• [Exercise brief]: Only the lines from the one containing "million tonnes, led by" through the last line of the entries are wanted. Transcribe them exactly.

• [Information]:
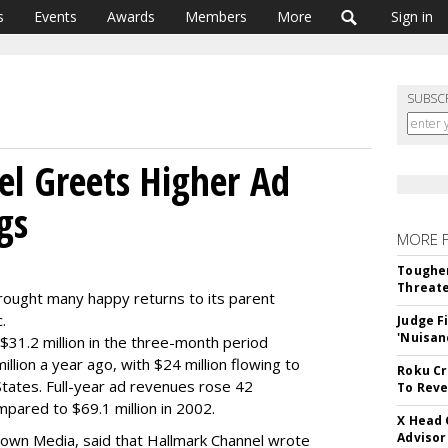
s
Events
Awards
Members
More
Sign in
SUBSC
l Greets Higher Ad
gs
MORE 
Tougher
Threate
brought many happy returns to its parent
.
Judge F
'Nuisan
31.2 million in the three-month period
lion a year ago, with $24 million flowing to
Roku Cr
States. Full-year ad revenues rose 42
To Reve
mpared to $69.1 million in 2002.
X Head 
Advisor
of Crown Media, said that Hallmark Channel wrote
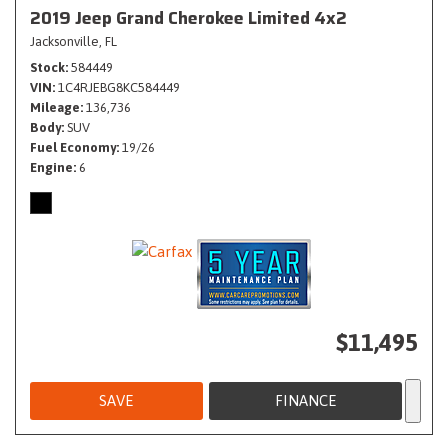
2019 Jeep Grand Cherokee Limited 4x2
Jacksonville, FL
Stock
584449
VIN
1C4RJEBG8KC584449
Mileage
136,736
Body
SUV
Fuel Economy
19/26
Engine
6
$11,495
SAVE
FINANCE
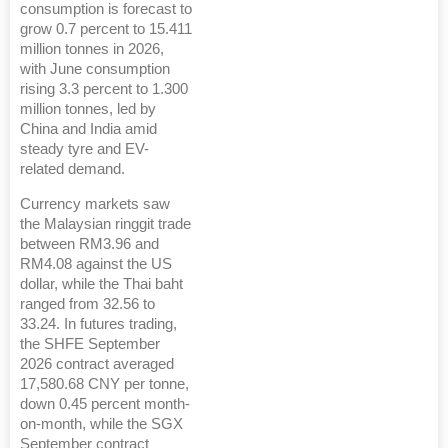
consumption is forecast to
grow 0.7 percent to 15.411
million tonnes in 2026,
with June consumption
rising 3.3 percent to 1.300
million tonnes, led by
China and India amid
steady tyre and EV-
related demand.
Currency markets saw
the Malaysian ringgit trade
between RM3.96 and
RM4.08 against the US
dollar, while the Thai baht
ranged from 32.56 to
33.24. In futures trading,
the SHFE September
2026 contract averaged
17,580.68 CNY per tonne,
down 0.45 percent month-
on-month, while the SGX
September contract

• [Answer to this task]:
million tonnes, led by
China and India amid
steady tyre and EV-
related demand.
Currency markets saw
the Malaysian ringgit trade
between RM3.96 and
RM4.08 against the US
dollar, while the Thai baht
ranged from 32.56 to
33.24. In futures trading,
the SHFE September
2026 contract averaged
17,580.68 CNY per tonne,
down 0.45 percent month-
on-month, while the SGX
September contract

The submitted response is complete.